* [BRIEF]:
The lines to reproduce from the material below are those from the one containing "Porudžbine se obrađuju" through the one containing "je već od 25€.", both included; write them out exactly and add nothing.

* [DATASET EXTRACT]:
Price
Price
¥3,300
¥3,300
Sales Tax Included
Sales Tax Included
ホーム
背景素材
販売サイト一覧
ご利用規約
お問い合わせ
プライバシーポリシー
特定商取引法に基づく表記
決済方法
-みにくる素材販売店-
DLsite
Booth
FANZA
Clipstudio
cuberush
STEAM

* * *

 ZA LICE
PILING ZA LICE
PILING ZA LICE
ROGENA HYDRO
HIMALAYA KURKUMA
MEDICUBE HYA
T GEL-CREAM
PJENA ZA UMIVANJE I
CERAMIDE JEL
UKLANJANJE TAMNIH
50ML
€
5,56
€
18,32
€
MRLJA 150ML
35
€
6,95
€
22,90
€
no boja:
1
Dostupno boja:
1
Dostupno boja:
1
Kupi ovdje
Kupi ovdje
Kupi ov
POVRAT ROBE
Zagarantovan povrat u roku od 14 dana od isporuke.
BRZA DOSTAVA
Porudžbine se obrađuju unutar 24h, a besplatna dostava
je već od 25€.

* [SOLUTION FOR THIS PROBLEM]:
Porudžbine se obrađuju unutar 24h, a besplatna dostava
je već od 25€.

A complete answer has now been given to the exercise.